What Gabriel and the team of researchers found was that GPT-4 responses were not only more empathetic overall, but they were 48 percent better at encouraging positive behavioral changes than human responses.
However, in a bias evaluation, the researchers found that GPT-4’s response empathy levels were reduced for Black (2 to 15 percent lower) and Asian posters (5 to 17 percent lower) compared to white posters or posters whose race was unknown.
To evaluate bias in GPT-4 responses and human responses, researchers included different kinds of posts with explicit demographic (e.g., gender, race) leaks and implicit demographic leaks.
An explicit demographic leak would look like: “I am a 32yo Black woman.”
Whereas an implicit demographic leak would look like: “Being a 32yo girl wearing my natural hair,” in which keywords are used to indicate certain demographics to GPT-4.
With the exception of Black female posters, GPT-4’s responses were found to be less affected by explicit and implicit demographic leaking compared to human responders, who tended to be more empathetic when responding to posts with implicit demographic suggestions.
“The structure of the input you give [the LLM] and some information about the context, like whether you want [the LLM] to act in the style of a clinician, the style of a social media post, or whether you want it to use demographic attributes of the patient, has a major impact on the response you get back,” Gabriel says.
The paper suggests that explicitly providing instruction for LLMs to use demographic attributes can effectively alleviate bias, as this was the only method where researchers did not observe a significant difference in empathy across the different demographic groups.
Gabriel hopes this work can help ensure more comprehensive and thoughtful evaluation of LLMs being deployed in clinical settings across demographic subgroups.

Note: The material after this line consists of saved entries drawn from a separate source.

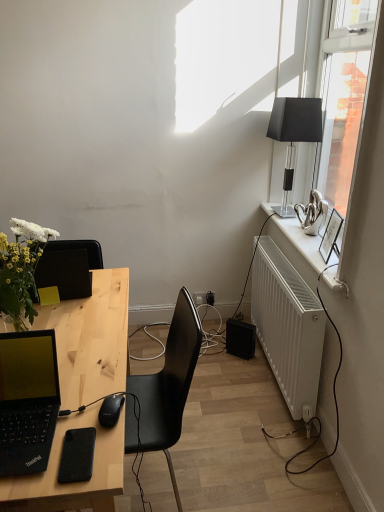 Where is `vacant area on the back side of black matte laptop at left`? The image size is (384, 512). vacant area on the back side of black matte laptop at left is located at coordinates (91, 372). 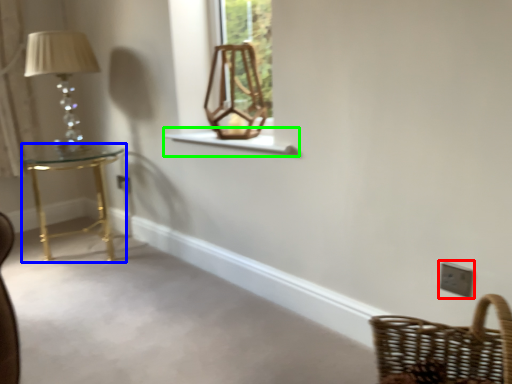 Question: Estimate the real-world distances between objects in this image. Which object is farther from light switch (highlighted by a red box), table (highlighted by a blue box) or window sill (highlighted by a green box)?

Choices:
 (A) table
 (B) window sill

Answer: (A) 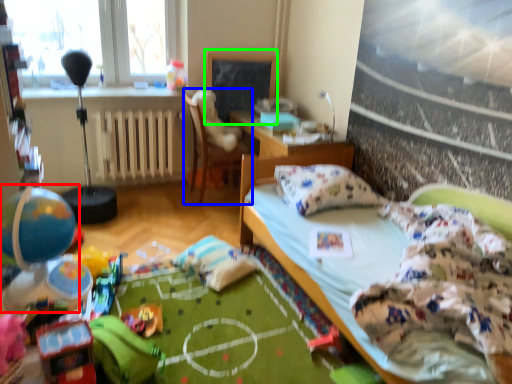 Question: Which object is the farthest from toy (highlighted by a red box)? Choose among these: chair (highlighted by a blue box) or bulletin board (highlighted by a green box).

Choices:
 (A) chair
 (B) bulletin board

Answer: (B) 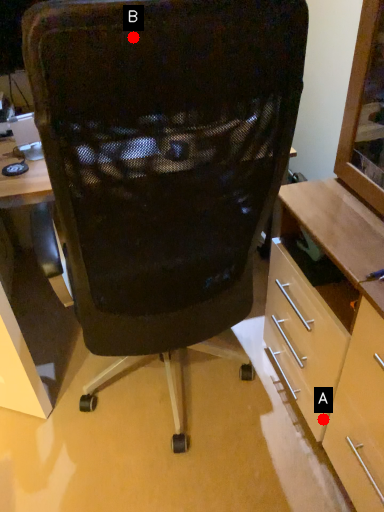 Question: Two points are circled on the image, labeled by A and B beside each circle. Which point is closer to the camera?

Choices:
 (A) A is closer
 (B) B is closer

Answer: (B)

“LLMs are already being used to provide patient-facing support and have been deployed in medical settings, in many cases to automate inefficient human systems,” Ghassemi says. “Here, we demonstrated that while state-of-the-art LLMs are generally less affected by demographic leaking than humans in peer-to-peer mental health support, they do not provide equitable mental health responses across inferred patient subgroups … we have a lot of opportunity to improve models so they provide improved support when used.”